#### WHAT IS EXPECTED:
Give a verbatim copy of the lines below, minus the pictures.
[DATA SUPPLIED — start]
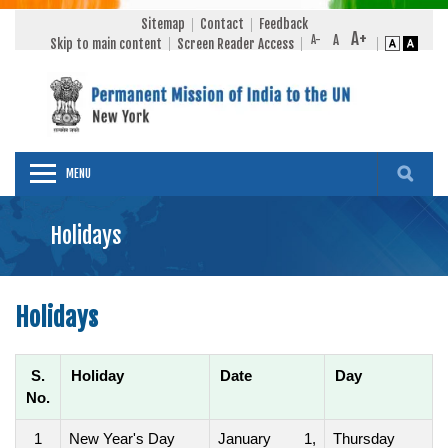
Sitemap
Contact
Feedback
Skip to main content
Screen Reader Access
MENU
Holidays
Holidays
S.
Holiday
Date
Day
No.
1
New Year's Day
January 1,
Thursday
[DATA SUPPLIED — finish]
#### EXERCISE SOLUTION:
Sitemap
Contact
Feedback
Skip to main content
Screen Reader Access
MENU
Holidays
Holidays
S.
Holiday
Date
Day
No.
1
New Year's Day
January 1,
Thursday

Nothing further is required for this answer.